═══ INPUT MATERIAL ═══

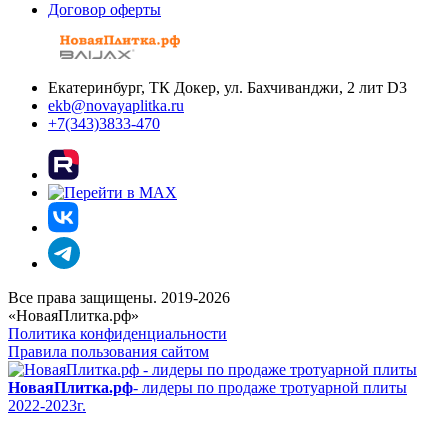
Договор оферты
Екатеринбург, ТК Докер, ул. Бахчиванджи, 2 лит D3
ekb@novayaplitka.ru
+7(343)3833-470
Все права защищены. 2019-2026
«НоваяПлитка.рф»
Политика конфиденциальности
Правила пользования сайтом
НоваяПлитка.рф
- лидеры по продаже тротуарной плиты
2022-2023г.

═══
═══ INPUT MATERIAL ═══

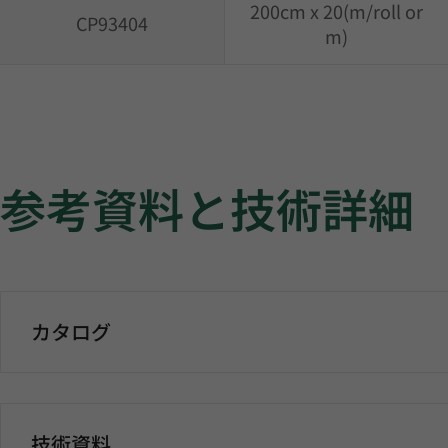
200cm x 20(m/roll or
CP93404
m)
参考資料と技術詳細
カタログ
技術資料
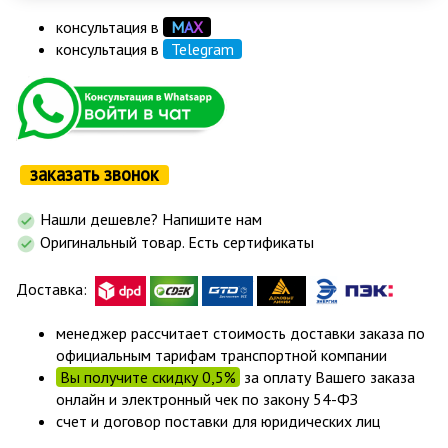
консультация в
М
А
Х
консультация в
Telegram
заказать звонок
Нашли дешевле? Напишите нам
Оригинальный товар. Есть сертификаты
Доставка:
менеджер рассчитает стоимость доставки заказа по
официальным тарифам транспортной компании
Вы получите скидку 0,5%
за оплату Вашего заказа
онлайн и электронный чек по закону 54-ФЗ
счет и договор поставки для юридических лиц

═══

- ASSIGNMENT: Retype exactly the lines above, from the one with "Договор оферты" through the one with "2022-2023г.", inclusive.

- ANSWER SECTION:
Договор оферты
Екатеринбург, ТК Докер, ул. Бахчиванджи, 2 лит D3
ekb@novayaplitka.ru
+7(343)3833-470
Все права защищены. 2019-2026
«НоваяПлитка.рф»
Политика конфиденциальности
Правила пользования сайтом
НоваяПлитка.рф
- лидеры по продаже тротуарной плиты
2022-2023г.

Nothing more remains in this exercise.